Kayhan published the piece written by Iranian analyst Sadollah Zarei, who argued Iran's previous responses to suspected Israeli airstrikes that killed Revolutionary Guard forces in Syria did not go far enough to deter Israel. 

He said an assault on Haifa also needed to be greater than Iran's ballistic missile attack against American troops in Iraq following the U.S. drone strike in Baghdad that killed a top Iranian general in January.

Striking the Israeli city of Haifa and killing a large number of people 'will definitely lead to deterrence, because the United States and the Israeli regime and its agents are by no means ready to take part in a war and a military confrontation,' Zarei wrote.

While Kayhan is a small circulation newspaper, its editor-in-chief Hossein Shariatmadari was appointed by Supreme Leader Ayatollah Ali Khamenei and has been described as an adviser to him in the past.

Haifa, on the Mediterranean Sea, has been threatened in the past by both Iran and one of its proxies, the Lebanese militant group Hezbollah. 
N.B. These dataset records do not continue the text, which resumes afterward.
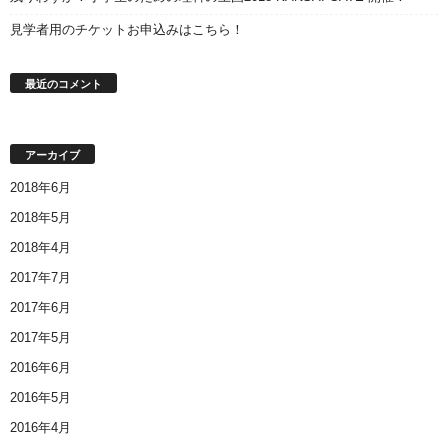
見学者用のチケットお申込みはこちら！
最近のコメント
アーカイブ
2018年6月
2018年5月
2018年4月
2017年7月
2017年6月
2017年5月
2016年6月
2016年5月
2016年4月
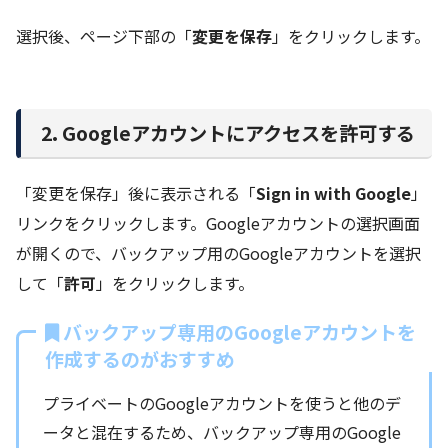
選択後、ページ下部の「
変更を保存
」をクリックします。
2. Googleアカウントにアクセスを許可する
「変更を保存」後に表示される「
Sign in with Google
」
リンクをクリックします。Googleアカウントの選択画面
が開くので、バックアップ用のGoogleアカウントを選択
して「
許可
」をクリックします。
バックアップ専用のGoogleアカウントを
作成するのがおすすめ
プライベートのGoogleアカウントを使うと他のデ
ータと混在するため、バックアップ専用のGoogle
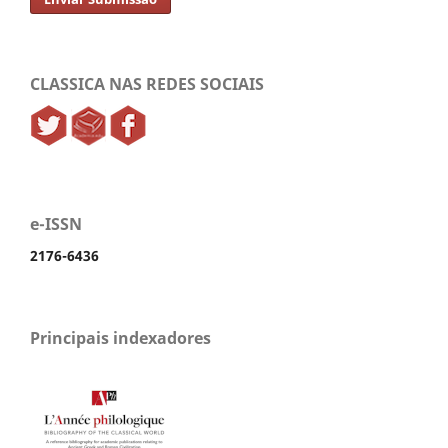
CLASSICA NAS REDES SOCIAIS
e-ISSN
2176-6436
Principais indexadores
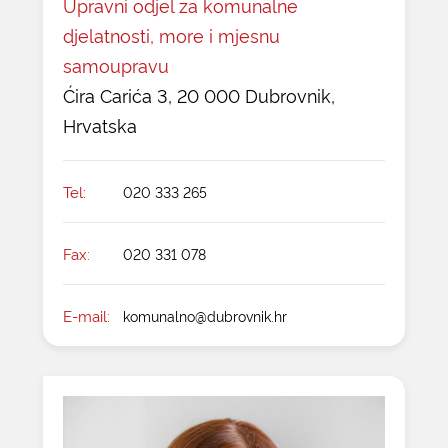
Upravni odjel za komunalne
djelatnosti, more i mjesnu
samoupravu
Ćira Carića 3, 20 000 Dubrovnik,
Hrvatska
Tel:
020 333 265
Fax:
020 331 078
E-mail:
komunalno@dubrovnik.hr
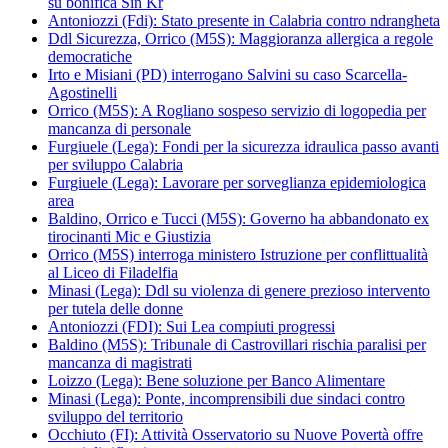
su bonifica Sin Kr
Antoniozzi (Fdi): Stato presente in Calabria contro ndrangheta
Ddl Sicurezza, Orrico (M5S): Maggioranza allergica a regole
democratiche
Irto e Misiani (PD) interrogano Salvini su caso Scarcella-
Agostinelli
Orrico (M5S): A Rogliano sospeso servizio di logopedia per
mancanza di personale
Furgiuele (Lega): Fondi per la sicurezza idraulica passo avanti
per sviluppo Calabria
Furgiuele (Lega): Lavorare per sorveglianza epidemiologica
area
Baldino, Orrico e Tucci (M5S): Governo ha abbandonato ex
tirocinanti Mic e Giustizia
Orrico (M5S) interroga ministero Istruzione per conflittualità
al Liceo di Filadelfia
Minasi (Lega): Ddl su violenza di genere prezioso intervento
per tutela delle donne
Antoniozzi (FDI): Sui Lea compiuti progressi
Baldino (M5S): Tribunale di Castrovillari rischia paralisi per
mancanza di magistrati
Loizzo (Lega): Bene soluzione per Banco Alimentare
Minasi (Lega): Ponte, incomprensibili due sindaci contro
sviluppo del territorio
Occhiuto (FI): Attività Osservatorio su Nuove Povertà offre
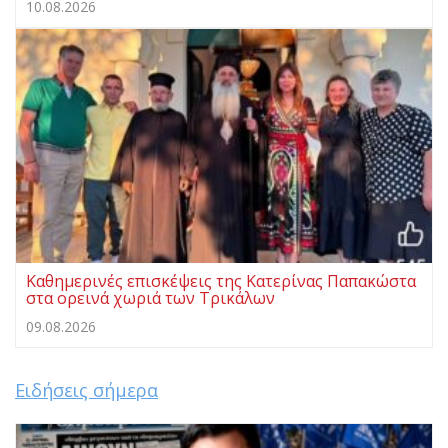
10.08.2026
Καθημερινές επισκέψεις της Κατερίνας Παπακώστα
στα ορεινά χωριά των Τρικάλων
09.08.2026
Ειδήσεις σήμερα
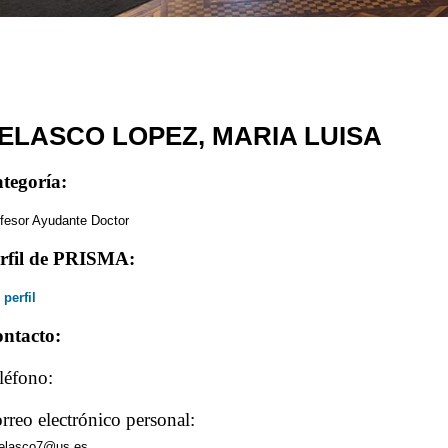
ELASCO LOPEZ, MARIA LUISA
tegoría:
fesor Ayudante Doctor
rfil de PRISMA:
 perfil
ntacto:
léfono:
rreo electrónico personal:
elasco7@us.es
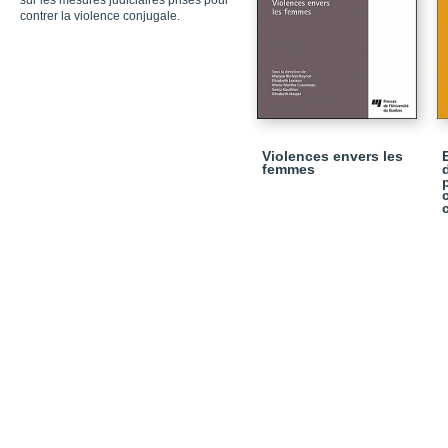
sur les mesures judiciaires prises pour
contrer la violence conjugale.
Violences envers les
femmes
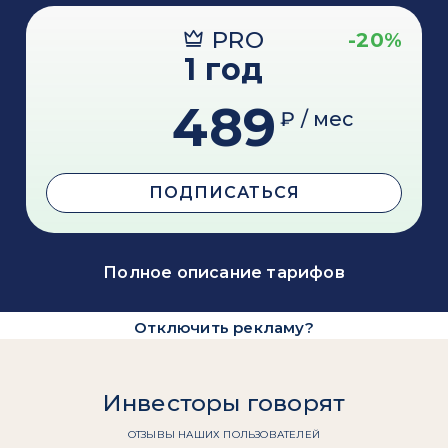
PRO
-20%
1 год
489
₽ / мес
ПОДПИСАТЬСЯ
Полное описание тарифов
Отключить рекламу?
Инвесторы говорят
ОТЗЫВЫ НАШИХ ПОЛЬЗОВАТЕЛЕЙ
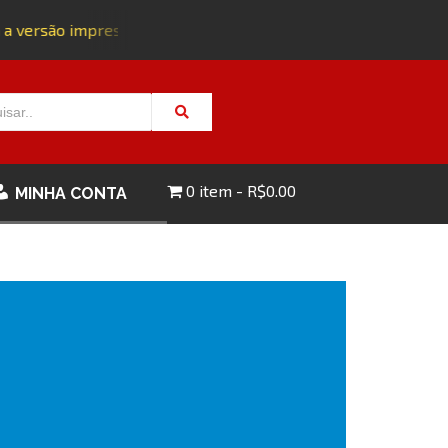
a versão impressa da edição 143 com FRETE GRÁTIS - CLIQUE A
0 item
R$0.00
MINHA CONTA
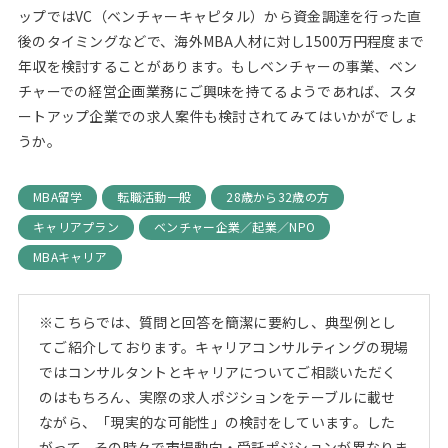
ップではVC（ベンチャーキャピタル）から資金調達を行った直
後のタイミングなどで、海外MBA人材に対し1500万円程度まで
年収を検討することがあります。もしベンチャーの事業、ベン
チャーでの経営企画業務にご興味を持てるようであれば、スタ
ートアップ企業での求人案件も検討されてみてはいかがでしょ
うか。
MBA留学
転職活動一般
28歳から32歳の方
キャリアプラン
ベンチャー企業／起業／NPO
MBAキャリア
※こちらでは、質問と回答を簡潔に要約し、典型例とし
てご紹介しております。キャリアコンサルティングの現場
ではコンサルタントとキャリアについてご相談いただく
のはもちろん、実際の求人ポジションをテーブルに載せ
ながら、「現実的な可能性」の検討をしています。した
がって、その時々で市場動向・受託ポジションが異なりま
Haifa, Israel's third-largest city, is home to a major port and power plant.

Such a strike likely would draw an immediate Israeli retaliation and spark a wider conflict across the Mideast. 

While Iran has never directly targeted an Israeli city militarily, it has conducted attacks targeting Israeli interests abroad in the past over the killing of its scientists.  

Israel also is widely believed to have its own nuclear weapons, a stockpile it neither confirms nor denies possessing.

Israeli officials remained silent about the scientist's death on Sunday. But Lt. Gen Aviv Kohavi, commander of the Israeli military, traveled to northern Israel for what the army said was a routine visit with commanders along the front with Syria. 

Earlier this month, Israeli warplanes struck Iranian-linked targets in Syria after Israel uncovered roadside bombs that it said were planted with Iranian guidance.

'I came here to evaluate the current state of security, with an emphasis on the Iranian entrenchment in Syria,' Kohavi said. 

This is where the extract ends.